The works included in Wisdom are not only the result of the poet's religious inspiration. In it, Verlaine says that as a man he is hardly released from his vices ("Deceptively the Beautiful Days ..."), that he has been starved for a forgiving affection ("Dear Hands ...") and is overcome by the longing to achieve the calm calmness / "The Heaven Is Over covers ... ". The confessional tone that dominates Wisdom should not mislead us and unfairly neglect the poems such as "Striking rows of knits ..." that remind us of the precisely refined style of the collection "Romance without words."
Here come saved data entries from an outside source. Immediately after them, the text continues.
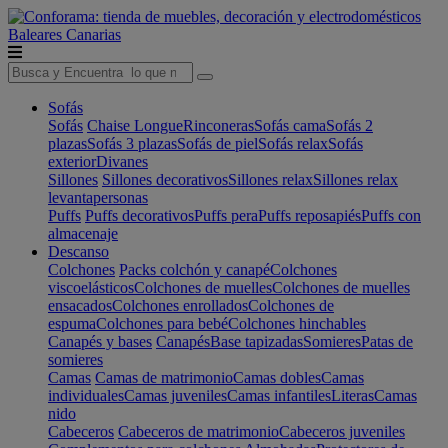
Baleares
Canarias
Sofás
Sofás
Chaise Longue
Rinconeras
Sofás cama
Sofás 2
plazas
Sofás 3 plazas
Sofás de piel
Sofás relax
Sofás
exterior
Divanes
Sillones
Sillones decorativos
Sillones relax
Sillones relax
levantapersonas
Puffs
Puffs decorativos
Puffs pera
Puffs reposapiés
Puffs con
almacenaje
Descanso
Colchones
Packs colchón y canapé
Colchones
viscoelásticos
Colchones de muelles
Colchones de muelles
ensacados
Colchones enrollados
Colchones de
espuma
Colchones para bebé
Colchones hinchables
Canapés y bases
Canapés
Base tapizadas
Somieres
Patas de
somieres
Camas
Camas de matrimonio
Camas dobles
Camas
individuales
Camas juveniles
Camas infantiles
Literas
Camas
nido
Cabeceros
Cabeceros de matrimonio
Cabeceros juveniles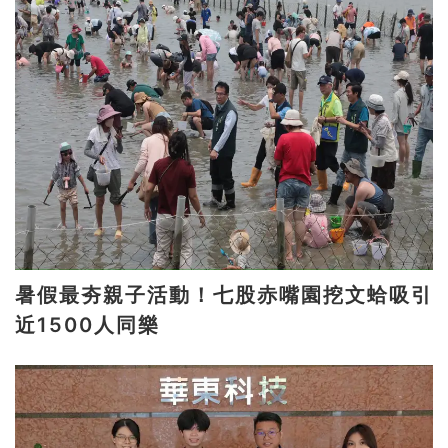
暑假最夯親子活動！七股赤嘴園挖文蛤吸引
近1500人同樂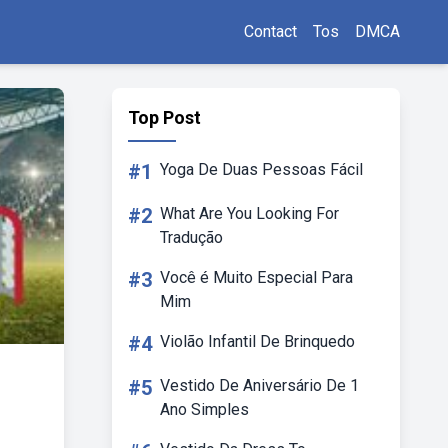
Contact
Tos
DMCA
Top Post
#1
Yoga De Duas Pessoas Fácil
#2
What Are You Looking For
Tradução
#3
Você é Muito Especial Para
Mim
#4
Violão Infantil De Brinquedo
#5
Vestido De Aniversário De 1
Ano Simples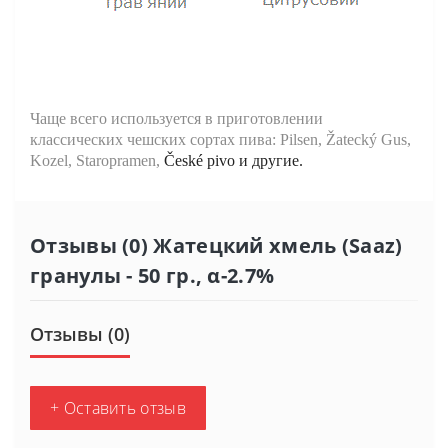
Чаще всего используется в приготовлении
классических чешских сортах пива:
Pilsen
, Žatecký Gus,
Kozel
,
Staropramen
,
České pivo
и другие.
Отзывы (0) Жатецкий хмель (Saaz)
гранулы - 50 гр., α-2.7%
Отзывы (0)
+ Оставить отзыв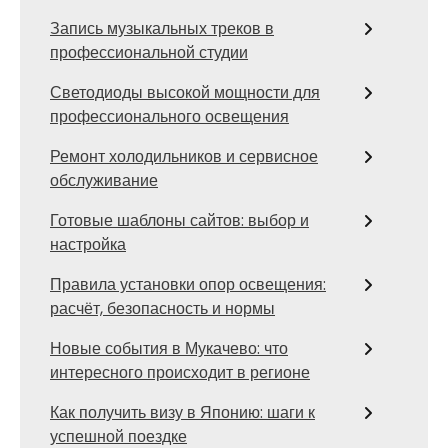
Запись музыкальных треков в
профессиональной студии
Светодиоды высокой мощности для
профессионального освещения
Ремонт холодильников и сервисное
обслуживание
Готовые шаблоны сайтов: выбор и
настройка
Правила установки опор освещения:
расчёт, безопасность и нормы
Новые события в Мукачево: что
интересного происходит в регионе
Как получить визу в Японию: шаги к
успешной поездке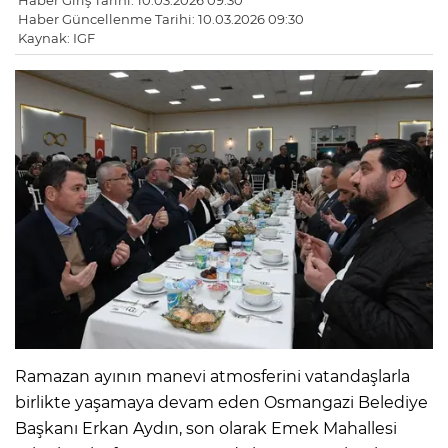
Haber Giriş Tarihi: 10.03.2026 09:30
Haber Güncellenme Tarihi: 10.03.2026 09:30
Kaynak: IGF
Ramazan ayının manevi atmosferini vatandaşlarla
birlikte yaşamaya devam eden Osmangazi Belediye
Başkanı Erkan Aydın, son olarak Emek Mahallesi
With this poem, the poet, Verlaine , does not want to convince us, nor does he trust us, but prefers delicately to inspire us with his new perception of people and nature. Forced to support only his work as a writer, Verlaine quickly composed the collection "Ever and Recently", which includes many of his poems, published in various magazines from 1867 to 1884. His famous poem "Poetic Art", written in 1874, was published in a magazine in 1882. The emerging, in the meantime, novel by Huysmans "A Rebours" affirms the glory of Verlaine as the "leader of the poets-decadents" in France. Many of the poems included in this collection were written during the prisoner's stay. There are two cycles combined - one with the title "Ever", the other called "Recently". The first cycle includes, besides the prologue, three titles: "Sonnets and Other Poems", "Youth Poems" and "Like Many Others". The second consists of a prologue and five poems: "Crime Amoris," "The Mercy of God," "The Infinity in the End," "The Sworn Don Juan," and "In Love in the Devil," in which one can find the attraction of absorbed in the Gothic atmosphere characteristic of some narratives and novels that emerged during the Romantic era.
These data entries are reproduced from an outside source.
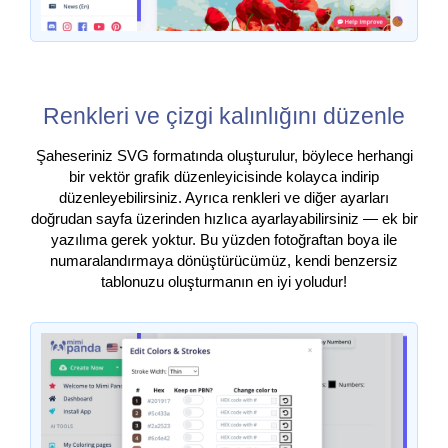
Renkleri ve çizgi kalınlığını düzenle
Şaheseriniz SVG formatında oluşturulur, böylece herhangi
bir vektör grafik düzenleyicisinde kolayca indirip
düzenleyebilirsiniz. Ayrıca renkleri ve diğer ayarları
doğrudan sayfa üzerinden hızlıca ayarlayabilirsiniz — ek bir
yazılıma gerek yoktur. Bu yüzden fotoğraftan boya ile
numaralandırmaya dönüştürücümüz, kendi benzersiz
tablonuzu oluşturmanın en iyi yoludur!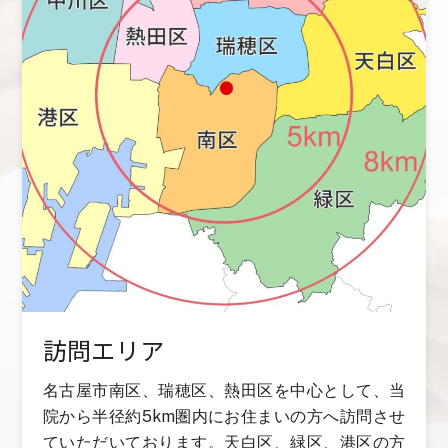
訪問エリア
名古屋市南区、瑞穂区、熱田区を中心として、当
院から半径約5km圏内にお住まいの方へ訪問させ
ていただいております。天白区、緑区、港区の方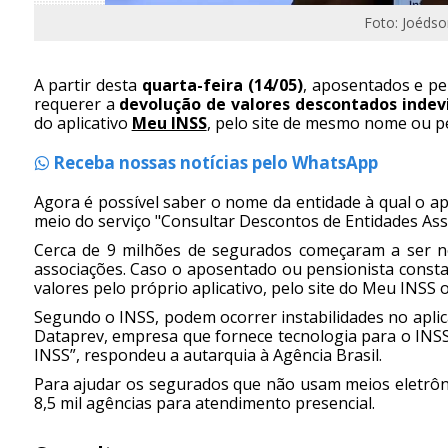
Foto: Joédso
A partir desta
quarta-feira (14/05)
, aposentados e pe
requerer a
devolução de valores descontados indev
do aplicativo
Meu INSS
, pelo site de mesmo nome ou pe
Receba nossas notícias pelo WhatsApp
Agora é possível saber o nome da entidade à qual o a
meio do serviço "Consultar Descontos de Entidades Assoc
Cerca de 9 milhões de segurados começaram a ser not
associações. Caso o aposentado ou pensionista consta
valores pelo próprio aplicativo, pelo site do Meu INSS 
Segundo o INSS, podem ocorrer instabilidades no aplic
Dataprev, empresa que fornece tecnologia para o INS
INSS”, respondeu a autarquia à Agência Brasil.
Para ajudar os segurados que não usam meios eletrôn
8,5 mil agências para atendimento presencial.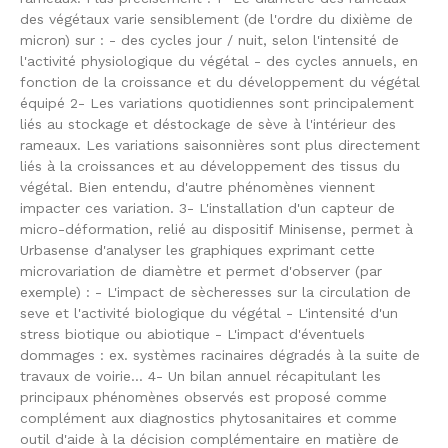
des végétaux varie sensiblement (de l'ordre du dixième de
micron) sur : - des cycles jour / nuit, selon l'intensité de
l'activité physiologique du végétal - des cycles annuels, en
fonction de la croissance et du développement du végétal
équipé 2- Les variations quotidiennes sont principalement
liés au stockage et déstockage de sève à l'intérieur des
rameaux. Les variations saisonnières sont plus directement
liés à la croissances et au développement des tissus du
végétal. Bien entendu, d'autre phénomènes viennent
impacter ces variation. 3- L'installation d'un capteur de
micro-déformation, relié au dispositif Minisense, permet à
Urbasense d'analyser les graphiques exprimant cette
microvariation de diamètre et permet d'observer (par
exemple) : - L'impact de sècheresses sur la circulation de
seve et l'activité biologique du végétal - L'intensité d'un
stress biotique ou abiotique - L'impact d'éventuels
dommages : ex. systèmes racinaires dégradés à la suite de
travaux de voirie... 4- Un bilan annuel récapitulant les
principaux phénomènes observés est proposé comme
complément aux diagnostics phytosanitaires et comme
outil d'aide à la décision complémentaire en matière de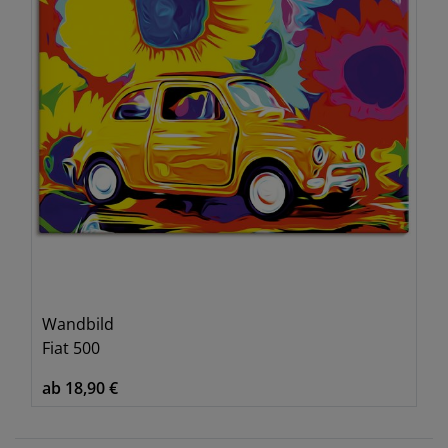
Wandbild
Fiat 500
ab 18,90 €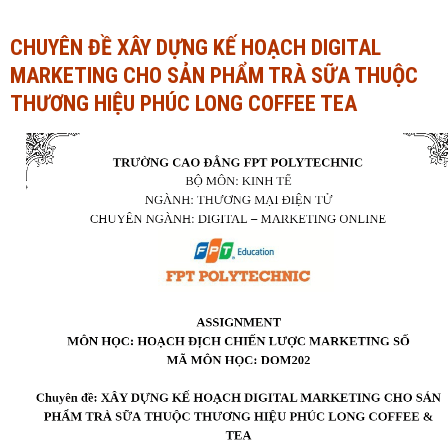
Ngành Tài chính - Ngân hàng
Ngành Quản trị kinh doanh
CHUYÊN ĐỀ XÂY DỰNG KẾ HOẠCH DIGITAL
MARKETING CHO SẢN PHẨM TRÀ SỮA THUỘC
Khác
Ngành Tài chính - Ngân hàng
THƯƠNG HIỆU PHÚC LONG COFFEE TEA
Bài giảng xã hội
Khác
Chính trị - Tư tưởng
Luận văn xã hội
Lịch sử - Văn hóa
Chính trị - Tư tưởng
Tâm lý học
Lịch sử - Văn hóa
Khác
Tâm lý học
Khác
In the first part of the collection is included a series of bitter descriptive poems written between 1867 and 1870, such as Piero, Clown and Morning Prayer. During the same period, Verlaine created several poems that exposed various public injustices such as "The Soldier Plowman", "The Wonder", "Wolves" and "Evening Soup". In addition to some sort of diabolical narrative in poems, in the second part appear some original original works, probably written in prison, such as "Kaleidoscope" and "Pictures for a Gross". In "Once Upon A Time", Verlaine returned to the more distant past when poetry was a confession in which memories, remorse, and regrets were made. From the distant past, the images of "Laura and Petrarka" , "Berenis" and "The Virgin" emerge. In the recent past, the dramatic twists and turns accompanying the poet's intimate relationship with his friend Rimbaud/ "Crimen amoris" / are located. In a letter to a literary critic (5 February 1883), Verlaine confesses that he has not staked any sort of unifying theme in his book "Ever and Recently", but has simply gathered the poems he created during the period 1867-1874.